Am Dienstag ist es im Panama-Untersuchungsausschuss des Europaparlaments wieder so weit. Der Ausschuss beschäftigt sich mit Medienenthüllungen über systematische Steuerhinterziehung, die über Briefkastenfirmen in Panama erfolgte. Giegold ist überzeugt, dass Luxemburg vor allem für schwerreiche steuerscheue Deutsche und Belgier zwischen 2005 und 2010 eine der weltweit ersten Adressen war. Während sich anderswo in der EU das Netz für Steuerhinterzieher immer enger zusammenzog, habe Luxemburg das Anlagekapital angesaugt, sich einen Namen gemacht als Steueroase mitten in der EU und damit Beihilfe zur Steuerhinterziehung geleistet. Giegold hat recherchiert, dass die Gelder, die vermögende Deutsche in Luxemburg geparkt haben, um 250 Prozent angestiegen sind von etwa 100 Milliarden Dollar im Jahr 2000 auf 264 Milliarden Dollar Ende 2007.

„Sie sind vom Saulus zum Paulus geworden“

Im Ausschuss wird Juncker 90 Minuten lang befragt, welche Rolle er dabei hatte. Giegold hört, wie Juncker um Verständnis dafür bittet, in den 2000er Jahren in Luxemburg nicht härter zugegriffen zu haben: „Wir lebten in einer anderen Welt.“ Juncker streitet noch einmal ab, dass er sich als Finanzminister jemals um die konkrete Besteuerung eines Unternehmens gekümmert habe.

Dann verblüfft Juncker Giegold. Denn der 62-Jährige antwortet dreimal mit einem knappen Ja auf Forderungen, die Giegold erhebt: Ja, er wolle dafür sorgen, verspricht Juncker, dass die Steuerbehörden der Mitgliedsländer untereinander zur Kooperation bei der Verfolgung von Steuerbetrug verpflichtet werden. Ja, er werde die Task-Force der Kommission gegen Finanzkriminalität personell aufstocken. Und, ja, er werde sich dafür einsetzen, dass bei Steuerfragen im Rat nicht mehr Einstimmigkeit nötig ist.
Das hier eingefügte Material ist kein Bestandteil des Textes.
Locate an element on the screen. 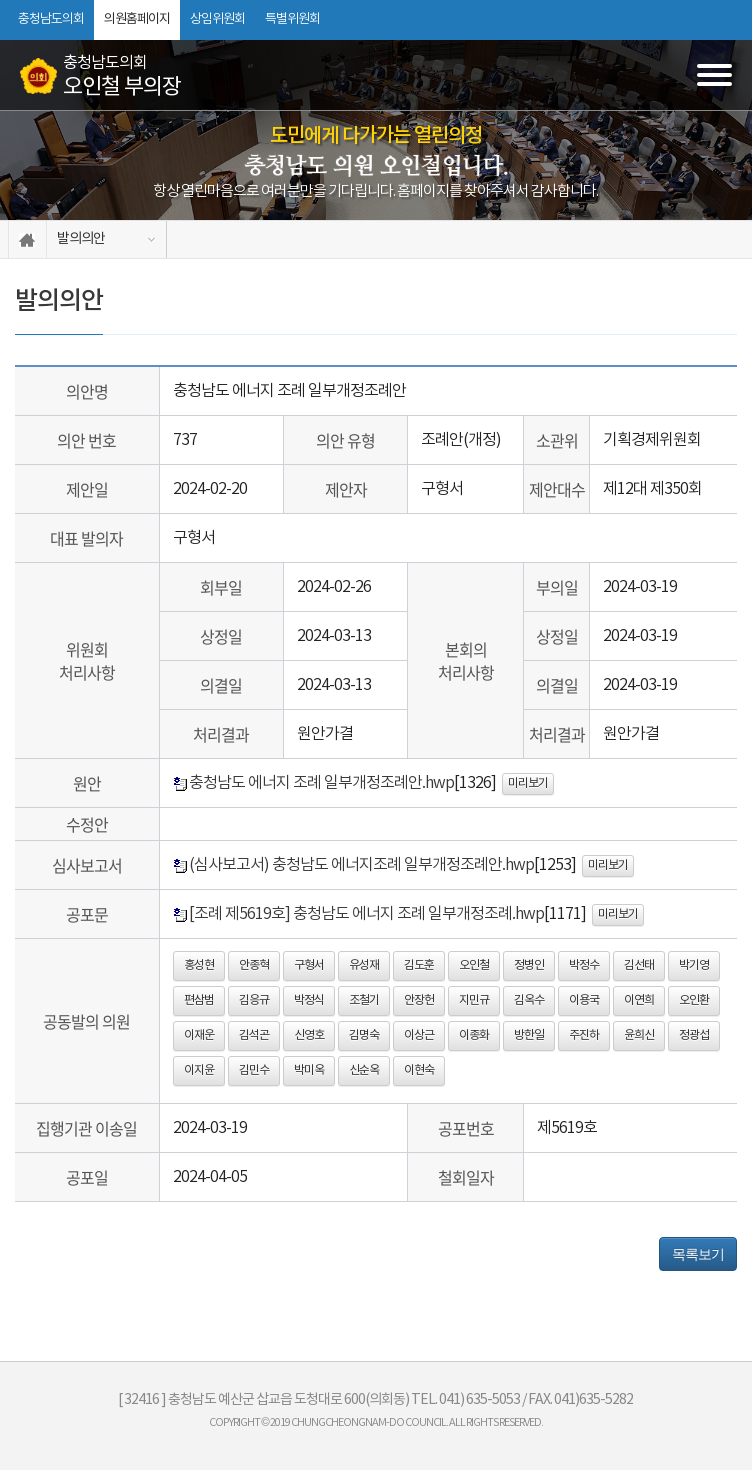  오인철 is located at coordinates (474, 965).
Giegold ist überrascht. Dann bescheinigt er, die Juncker-Kommission habe tatsächlich den Kampf gegen die Steuervermeidung aufgenommen. „Sie sind vom Saulus zum Paulus geworden.“ Giegold fordert aber von Juncker, reinen Tisch zu machen. „Sie müssen die Verantwortung dafür übernehmen, dass Luxemburg im Gremium der Mitgliedstaaten jahrelang EU-weit wirksame Regelungen ausgebremst hat.“

Banker halfen beim Transfer in Steueroasen wie Panama

Beim Schließen von Steuerschlupflöchern hätte die EU früher weiter sein können. In der EU-Steuerpolitik müssen Beschlüsse einstimmig gefällt werden. Luxemburg habe über Jahre blockiert, als Deutschland, Frankreich und Italien vorangehen wollten. Etwa beim automatischen Informationsaustausch zwischen den Steuerbehörden der Mitgliedstaaten, der den Finanzämtern Hinweise über Kapital und Erträge liefern würde. Schon vor der Finanzkrise sollte er auf EU-Ebene kommen. Luxemburg, aber auch Belgien und Österreich haben sich verweigert und stattdessen eine Quellensteuer auf die Kapitalerträge ausländischer Anleger erhoben und anonym an den Fiskus der jeweiligen Heimatländer abgeführt. Die Steuersätze waren mit 15 Prozent im Jahr 2005, 20 Prozent im Jahr 2008 zunächst extrem lukrativ für Anleger. Erst 2011 wurden sie auf 35 Prozent angehoben. Als in Luxemburg das Steuerumfeld nicht mehr so attraktiv war, haben vor Ort Banker geholfen, Gelder zu Briefkastenfirmen in Steueroasen wie Panama, den Caymaninseln und Seychellen zu transferieren.